Photo: Visit Britain
12PM MUSIC ON THE BEACH
Back towards town, there are now people in deckchairs around a bandstand on the beach where a quartet is playing. This is one of the free lunchtime events organised by Aldeburgh Music each day of the festival, showcasing local musicians and non-classical acts. Also, in the Pumphouse on the marshes are fringe events – indie, folk and world music as well as comedy, cabaret and theatre. I pause to listen then walk on to the South Lookout. One of two towers originally built to spot boats in trouble at sea, it is now owned by art dealer Caroline Wiseman, who runs exhibitions and activities throughout the year (aldeburghbeachlookout.com).
2PM VISITING BRITTEN
The queue for Aldeburgh Fish and Chip Shop snakes down the street but everyone waits patiently, and then we troop like pilgrims to the beach with the aromatic paper parcels. After devouring every morsel, I catch a free bus from the High Street to The Red House, on the outskirts of town on Golf Lane. The home of Benjamin Britten for the last 20 years of his life, this large house in extensive grounds is very much as he left it; walking around inside, there is a sense he’s only just left the room (01728 451700, brittenpears.org).
Photo: Philip Vile
8PM FISH AND FLICKS
I take an early supper from the pre-cinema menu at the Lighthouse restaurant – butternut squash salad followed by fish pie for just £10 – and then catch a film at the independent cinema. The extensive programme includes recent releases and National Theatre Live streamings (lighthouserestaurant.co.uk, aldeburghcinema.co.uk).

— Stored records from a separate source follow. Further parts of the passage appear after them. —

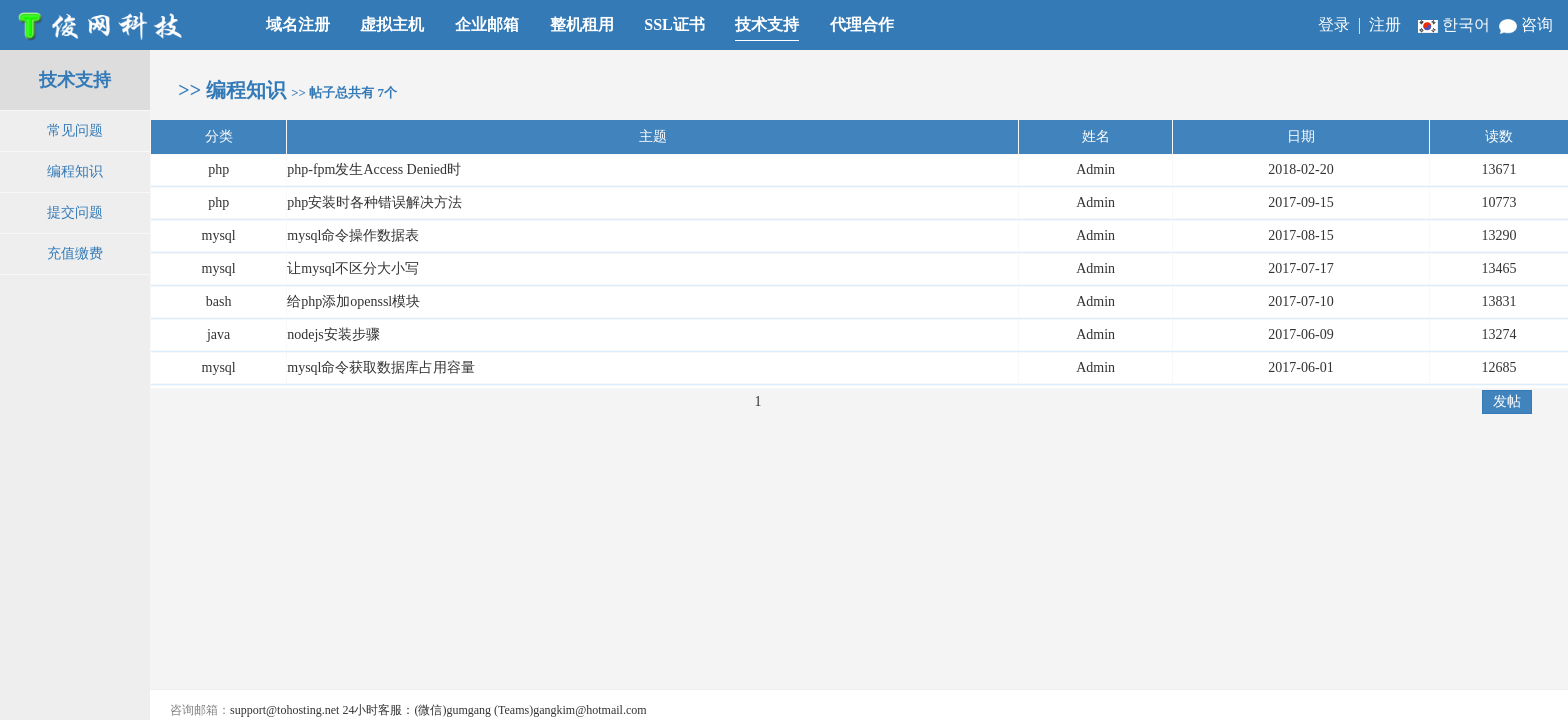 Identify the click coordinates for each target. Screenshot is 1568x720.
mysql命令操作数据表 (353, 235)
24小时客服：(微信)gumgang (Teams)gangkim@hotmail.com (494, 710)
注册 (1385, 24)
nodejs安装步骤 (333, 334)
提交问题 (75, 212)
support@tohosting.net (284, 710)
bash (219, 301)
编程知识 (75, 171)
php (218, 169)
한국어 (1456, 24)
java (218, 334)
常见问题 (75, 130)
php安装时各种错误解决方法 (374, 202)
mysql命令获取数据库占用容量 (381, 367)
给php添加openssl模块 (353, 301)
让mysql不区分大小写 (353, 268)
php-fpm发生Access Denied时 (374, 169)
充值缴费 (75, 253)
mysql (219, 235)
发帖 (1507, 401)
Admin (1095, 169)
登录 (1334, 24)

Today I make the 20-minute drive to Minsmere, the RSPB Nature Reserve. For the past three years, BBC Springwatch has been based here and miles of cables can be seen alongside the paths in May and June as the crew captures the antics of Suffolk’s wildlife. This year it’s also one of the locations for a 20-hour marathon of music and birdsong organised by Aldeburgh Music (rspb.org.uk/minsmere).
2PM SEA VIEW
Feeling invigorated and hungry after my long walk in the fresh air, I head back to town for lunch at the Seafood & Grill restaurant at The Brudenell Hotel. It’s perfect for people-watching, whether seated on the terrace or at a window seat, and I tuck into an Aldeburgh cod fishcake with poached egg on samphire.
4PM RECITAL AND REEDBEDS
Within the programme at Snape Maltings, there is a short recital this afternoon, so I drive along the A1094, park up and walk through the reedbeds and along the river which hem the buildings at Snape. There are places to eat and shop for books, antiques and clothes, but I decide simply to soak up the atmosphere before listening to the music in the concert hall.
Photo: Philip Vile
7PM DINNER AND DREAMS
Before leaving for home, there’s time for dinner at Aldeburgh’s vibrant Regatta restaurant. Famed for its lobster week, I enjoy smoked prawns with garlic mayonnaise followed by coffee and delicious homemade fudge (01728 452011, regattaaldeburgh.com).
NEED TO KNOW
Well situated at the end of the town, this modern four-star hotel provides luxurious accommodation and tasty meals. In June, bed and breakfast starts at £205 a night (01728 452071, brudenellhotel.co.uk). There are two other hotels in the town: the three-star White Lion, and The Wentworth, which is family-run.
This quirky and comfy cottage is tucked into a quiet lane between the beach and the High Street. It sleeps five (and a dog). In the high season it costs £816 for seven nights (01728 454724, suffolkcottageholidays.com).
HOW TO GET THERE
Aldeburgh is about two to three hours from London. By car, it’s a straight run up the A12, turning off at the A1094. There are frequent trains from London Liverpool Street to Saxmundham via Ipswich, and then it’s a short taxi ride to Aldeburgh.